Your discussion about telling folks to quit smoking as a better alternative to lung cancer screening is flawed in that, more than 50% of lung cancer diagnoses are in former smokers. These are people who have already quit smoking. Their only hope for improved survival is for secondary prevention in the form of early diagnosis with LDCT screening.

Your discussion about older people not being screened due to overdiagnosis because of mortality due to other causes is disturbing. You seem to be advocating that when people reach a certain age, we should give up on any type of screening because they will probably die soon anyway. I was particularly shocked with your statement “What if, in essence, we save a lot of people from lung cancer who then die from a heart attack 6 months later?” This would imply we should not treat any disease with a 6 month or less prognosis; let’s just save the money, 6 months is not worth the expense to society. WOW. You criticize the USPSTF final recommendation to screen to age 80 as too old. However, you neglect to mention the USPSTF modifier that “screening should be discontinued once a person has not smoked for 15 years or develops a health problem that substantially limits life expectancy or the ability or willingness to have curative lung surgery”.

And finally you discuss how a physician patient discussion on lung cancer screening might go. I would like to add a few more scenarios to your hypothetical discussion.

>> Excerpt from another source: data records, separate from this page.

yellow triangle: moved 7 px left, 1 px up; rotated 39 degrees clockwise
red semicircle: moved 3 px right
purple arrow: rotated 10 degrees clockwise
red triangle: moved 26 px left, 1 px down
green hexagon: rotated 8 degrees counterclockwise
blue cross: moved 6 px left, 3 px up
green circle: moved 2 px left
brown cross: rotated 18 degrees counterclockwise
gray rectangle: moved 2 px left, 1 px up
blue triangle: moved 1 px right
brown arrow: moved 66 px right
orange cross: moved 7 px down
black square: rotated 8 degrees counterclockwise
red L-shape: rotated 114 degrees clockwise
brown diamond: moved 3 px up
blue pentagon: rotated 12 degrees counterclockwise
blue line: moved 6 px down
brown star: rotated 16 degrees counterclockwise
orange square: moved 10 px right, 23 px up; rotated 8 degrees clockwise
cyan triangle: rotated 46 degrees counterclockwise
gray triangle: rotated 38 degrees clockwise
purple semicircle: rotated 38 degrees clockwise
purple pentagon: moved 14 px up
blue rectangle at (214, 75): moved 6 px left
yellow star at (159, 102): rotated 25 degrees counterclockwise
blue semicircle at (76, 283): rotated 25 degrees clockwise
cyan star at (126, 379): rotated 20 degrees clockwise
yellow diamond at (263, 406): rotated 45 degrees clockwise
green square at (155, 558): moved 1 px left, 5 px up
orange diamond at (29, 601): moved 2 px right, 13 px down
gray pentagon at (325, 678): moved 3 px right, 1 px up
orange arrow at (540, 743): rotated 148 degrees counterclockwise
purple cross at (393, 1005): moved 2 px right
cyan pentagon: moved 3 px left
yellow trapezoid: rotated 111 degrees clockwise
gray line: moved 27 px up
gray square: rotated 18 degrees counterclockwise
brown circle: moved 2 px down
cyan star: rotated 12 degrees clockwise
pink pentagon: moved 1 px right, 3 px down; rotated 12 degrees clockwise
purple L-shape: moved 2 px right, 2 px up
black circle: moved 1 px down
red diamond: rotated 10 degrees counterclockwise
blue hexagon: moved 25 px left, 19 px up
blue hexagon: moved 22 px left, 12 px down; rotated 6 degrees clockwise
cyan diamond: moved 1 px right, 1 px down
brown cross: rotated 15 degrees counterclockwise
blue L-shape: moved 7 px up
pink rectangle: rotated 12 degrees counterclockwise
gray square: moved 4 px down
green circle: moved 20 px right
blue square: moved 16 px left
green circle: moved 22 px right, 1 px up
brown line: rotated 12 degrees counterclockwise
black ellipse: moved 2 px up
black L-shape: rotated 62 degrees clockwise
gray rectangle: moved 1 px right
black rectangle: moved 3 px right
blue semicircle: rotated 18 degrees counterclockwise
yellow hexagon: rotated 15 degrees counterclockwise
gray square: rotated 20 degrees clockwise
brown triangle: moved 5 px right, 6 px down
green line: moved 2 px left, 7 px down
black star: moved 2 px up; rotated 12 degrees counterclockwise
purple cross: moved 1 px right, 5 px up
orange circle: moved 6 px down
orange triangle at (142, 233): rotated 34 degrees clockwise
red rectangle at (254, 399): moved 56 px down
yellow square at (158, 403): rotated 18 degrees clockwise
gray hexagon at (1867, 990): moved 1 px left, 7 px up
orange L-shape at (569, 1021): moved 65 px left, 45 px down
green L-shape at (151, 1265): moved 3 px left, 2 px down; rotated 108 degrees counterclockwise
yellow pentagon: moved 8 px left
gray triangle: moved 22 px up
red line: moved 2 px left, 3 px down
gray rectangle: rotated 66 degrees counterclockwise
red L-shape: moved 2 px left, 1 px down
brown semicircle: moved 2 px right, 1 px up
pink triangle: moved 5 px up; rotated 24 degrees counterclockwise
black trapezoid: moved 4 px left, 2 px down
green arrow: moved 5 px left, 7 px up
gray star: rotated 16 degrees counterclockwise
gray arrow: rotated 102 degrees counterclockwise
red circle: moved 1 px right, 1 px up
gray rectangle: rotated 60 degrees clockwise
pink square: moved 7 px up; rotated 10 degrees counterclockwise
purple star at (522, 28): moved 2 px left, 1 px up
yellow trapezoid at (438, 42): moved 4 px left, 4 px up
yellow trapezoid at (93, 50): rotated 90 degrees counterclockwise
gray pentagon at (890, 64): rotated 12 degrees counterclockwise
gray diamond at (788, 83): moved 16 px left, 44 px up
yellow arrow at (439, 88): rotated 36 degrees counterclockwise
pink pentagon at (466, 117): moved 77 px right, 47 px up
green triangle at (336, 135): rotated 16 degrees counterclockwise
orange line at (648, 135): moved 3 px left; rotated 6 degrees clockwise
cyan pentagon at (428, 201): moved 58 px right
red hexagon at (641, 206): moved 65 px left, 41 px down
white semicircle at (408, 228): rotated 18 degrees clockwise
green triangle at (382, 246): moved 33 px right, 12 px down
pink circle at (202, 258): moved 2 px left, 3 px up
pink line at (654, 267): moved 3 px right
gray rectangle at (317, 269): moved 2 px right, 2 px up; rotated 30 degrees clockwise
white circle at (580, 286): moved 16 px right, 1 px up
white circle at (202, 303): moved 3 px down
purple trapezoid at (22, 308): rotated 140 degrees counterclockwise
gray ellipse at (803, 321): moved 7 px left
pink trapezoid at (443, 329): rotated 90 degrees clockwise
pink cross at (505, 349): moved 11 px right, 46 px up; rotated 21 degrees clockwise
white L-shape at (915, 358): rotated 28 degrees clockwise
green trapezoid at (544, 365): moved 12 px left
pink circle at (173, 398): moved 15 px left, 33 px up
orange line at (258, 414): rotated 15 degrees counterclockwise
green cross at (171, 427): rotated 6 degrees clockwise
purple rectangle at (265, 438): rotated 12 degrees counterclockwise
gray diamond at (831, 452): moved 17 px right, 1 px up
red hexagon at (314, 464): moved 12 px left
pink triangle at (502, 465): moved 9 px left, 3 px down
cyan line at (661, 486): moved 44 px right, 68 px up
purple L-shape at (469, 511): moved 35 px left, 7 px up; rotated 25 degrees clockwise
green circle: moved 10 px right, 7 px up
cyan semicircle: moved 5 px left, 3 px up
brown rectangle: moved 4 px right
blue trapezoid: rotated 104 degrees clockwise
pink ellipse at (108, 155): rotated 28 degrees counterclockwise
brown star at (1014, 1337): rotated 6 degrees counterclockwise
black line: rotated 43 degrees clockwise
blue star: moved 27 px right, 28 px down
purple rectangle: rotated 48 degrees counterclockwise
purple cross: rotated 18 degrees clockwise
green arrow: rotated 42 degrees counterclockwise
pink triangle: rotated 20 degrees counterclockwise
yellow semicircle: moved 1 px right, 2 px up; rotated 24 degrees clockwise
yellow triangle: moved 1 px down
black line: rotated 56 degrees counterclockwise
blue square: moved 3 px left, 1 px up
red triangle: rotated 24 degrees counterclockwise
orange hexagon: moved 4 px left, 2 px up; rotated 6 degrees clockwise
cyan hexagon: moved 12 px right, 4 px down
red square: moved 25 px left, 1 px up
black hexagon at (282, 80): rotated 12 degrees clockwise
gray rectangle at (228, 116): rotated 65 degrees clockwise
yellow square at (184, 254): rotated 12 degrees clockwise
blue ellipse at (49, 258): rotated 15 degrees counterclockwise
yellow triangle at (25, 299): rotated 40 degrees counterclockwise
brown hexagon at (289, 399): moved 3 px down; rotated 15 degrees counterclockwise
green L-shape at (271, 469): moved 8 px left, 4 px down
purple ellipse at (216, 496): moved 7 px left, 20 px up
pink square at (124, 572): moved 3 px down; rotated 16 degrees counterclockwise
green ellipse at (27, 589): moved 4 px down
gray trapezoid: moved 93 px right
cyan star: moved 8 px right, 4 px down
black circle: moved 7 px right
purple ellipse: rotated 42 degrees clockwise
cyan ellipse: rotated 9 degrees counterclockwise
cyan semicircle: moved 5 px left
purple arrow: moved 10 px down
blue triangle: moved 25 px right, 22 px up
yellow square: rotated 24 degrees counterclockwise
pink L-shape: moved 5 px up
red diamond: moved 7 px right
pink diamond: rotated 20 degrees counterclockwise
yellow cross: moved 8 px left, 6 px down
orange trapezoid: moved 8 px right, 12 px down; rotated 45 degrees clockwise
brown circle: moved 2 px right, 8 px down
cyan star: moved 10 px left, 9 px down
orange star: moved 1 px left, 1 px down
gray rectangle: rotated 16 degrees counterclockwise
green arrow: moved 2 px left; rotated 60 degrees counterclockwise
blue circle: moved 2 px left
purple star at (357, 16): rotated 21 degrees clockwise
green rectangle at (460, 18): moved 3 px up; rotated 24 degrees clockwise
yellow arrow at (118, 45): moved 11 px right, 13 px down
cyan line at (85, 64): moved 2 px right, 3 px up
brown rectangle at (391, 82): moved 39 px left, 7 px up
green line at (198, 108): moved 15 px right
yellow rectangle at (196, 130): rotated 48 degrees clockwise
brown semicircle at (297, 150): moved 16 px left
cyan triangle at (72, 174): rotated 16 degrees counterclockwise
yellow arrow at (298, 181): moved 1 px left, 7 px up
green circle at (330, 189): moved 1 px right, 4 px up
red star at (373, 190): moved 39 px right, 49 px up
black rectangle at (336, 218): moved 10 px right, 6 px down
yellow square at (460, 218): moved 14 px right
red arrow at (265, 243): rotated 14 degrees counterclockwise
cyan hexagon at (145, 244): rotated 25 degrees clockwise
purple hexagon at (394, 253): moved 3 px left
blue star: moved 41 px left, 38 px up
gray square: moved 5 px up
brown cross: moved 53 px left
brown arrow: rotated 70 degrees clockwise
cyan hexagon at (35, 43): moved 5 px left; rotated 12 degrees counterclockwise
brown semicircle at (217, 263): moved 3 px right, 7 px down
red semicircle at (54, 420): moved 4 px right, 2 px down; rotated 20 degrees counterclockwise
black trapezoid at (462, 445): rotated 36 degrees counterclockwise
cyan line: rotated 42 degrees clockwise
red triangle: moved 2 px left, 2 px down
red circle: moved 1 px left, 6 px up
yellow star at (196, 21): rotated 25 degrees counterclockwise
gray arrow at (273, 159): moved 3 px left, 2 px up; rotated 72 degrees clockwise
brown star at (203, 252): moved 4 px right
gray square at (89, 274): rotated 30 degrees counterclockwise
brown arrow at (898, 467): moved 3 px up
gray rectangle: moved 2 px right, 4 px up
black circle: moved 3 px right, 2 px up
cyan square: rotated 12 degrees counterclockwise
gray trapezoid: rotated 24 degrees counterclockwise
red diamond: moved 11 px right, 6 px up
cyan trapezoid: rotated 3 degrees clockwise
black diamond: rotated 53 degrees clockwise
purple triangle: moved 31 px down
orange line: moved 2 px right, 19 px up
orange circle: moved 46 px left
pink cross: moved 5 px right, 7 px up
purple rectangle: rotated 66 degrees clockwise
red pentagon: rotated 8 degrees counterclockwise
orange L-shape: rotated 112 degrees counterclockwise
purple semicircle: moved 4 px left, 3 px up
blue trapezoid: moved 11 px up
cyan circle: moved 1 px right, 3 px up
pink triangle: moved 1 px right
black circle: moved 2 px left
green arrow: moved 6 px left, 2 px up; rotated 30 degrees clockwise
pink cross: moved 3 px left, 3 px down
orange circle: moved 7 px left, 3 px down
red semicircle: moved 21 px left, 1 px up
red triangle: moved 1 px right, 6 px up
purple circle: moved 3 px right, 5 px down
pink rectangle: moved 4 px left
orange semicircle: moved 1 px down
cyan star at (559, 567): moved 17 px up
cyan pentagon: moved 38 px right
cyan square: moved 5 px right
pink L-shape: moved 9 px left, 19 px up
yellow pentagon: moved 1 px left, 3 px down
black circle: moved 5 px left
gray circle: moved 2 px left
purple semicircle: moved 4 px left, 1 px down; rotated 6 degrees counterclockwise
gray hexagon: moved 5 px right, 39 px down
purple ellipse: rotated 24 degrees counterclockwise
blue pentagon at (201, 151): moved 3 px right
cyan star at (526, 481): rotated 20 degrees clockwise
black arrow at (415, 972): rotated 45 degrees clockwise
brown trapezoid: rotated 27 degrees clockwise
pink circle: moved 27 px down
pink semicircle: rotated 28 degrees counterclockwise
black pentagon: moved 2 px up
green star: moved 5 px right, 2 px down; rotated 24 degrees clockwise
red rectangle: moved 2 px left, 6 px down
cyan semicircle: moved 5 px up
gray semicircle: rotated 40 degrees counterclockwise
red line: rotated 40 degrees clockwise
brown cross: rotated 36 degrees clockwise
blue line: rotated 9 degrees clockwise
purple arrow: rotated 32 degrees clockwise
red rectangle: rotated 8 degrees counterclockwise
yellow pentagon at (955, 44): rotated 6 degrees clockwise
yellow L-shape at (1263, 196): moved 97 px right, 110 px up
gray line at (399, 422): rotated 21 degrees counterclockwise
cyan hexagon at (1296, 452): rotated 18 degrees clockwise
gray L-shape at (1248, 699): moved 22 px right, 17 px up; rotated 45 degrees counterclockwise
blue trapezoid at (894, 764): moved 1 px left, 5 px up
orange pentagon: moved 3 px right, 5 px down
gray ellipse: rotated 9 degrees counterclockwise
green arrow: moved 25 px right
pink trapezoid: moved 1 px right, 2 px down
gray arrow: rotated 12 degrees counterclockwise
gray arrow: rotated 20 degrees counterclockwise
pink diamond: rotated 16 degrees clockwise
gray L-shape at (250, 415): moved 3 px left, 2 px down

  • There is now a recommended screening test for lung cancer for a high risk population. I think you might be in the recommended to screen group. I wanted to review your risk factors with you and discuss if screening might be right for you.
  • It’s great that you stopped smoking 11 years ago. However, your risk level is still elevated. Your heavy 80 pack year smoking history puts you at increased risk. We know there is a strong dose response relationship with smoking and lung cancer. In addition, knowing that your sister died at age 62 from lung cancer, puts you at increased risk as well. You also have COPD another known risk factor.  I have a risk calculator I use to help me stratify risk for my patients. http://www.brocku.ca/lung-cancer-risk-calculator
  •  There is a 25% chance you will have a finding from your screening. 95% of the time it will not be lung cancer. Most of the time, the follow up to the finding is another LDCT. There is a small possibility you would have a more invasive procedure. However, the benefit of finding lung cancer at an early stage is improved survival. At stage 1a there is an 85% chance you will be alive after 5 years. At stage 4 that is less than 10%.
  • Based on your risk profile, I think you should consider LDCT lung cancer screening.

The point is that each patient is unique and the discussion with the patient should be tailored to the risk profile for the patient. The discussion you portray would not be appropriate for my hypothetical patient, who yes, happens to fit the profile of my husband who died in April 2013 from lung cancer.

Lung cancer is the leading cause of cancer deaths in men and women in the US and worldwide. It is the second leading cause of all deaths in the US after cardiovascular disease. More people die of lung cancer than breast, colon, and prostate cancer combined. Five year survival at 16% is essentially unchanged since 1975. We finally have a screening test for lung cancer and if everybody would stop trying to discredit the test and just get out of the way we will save lives!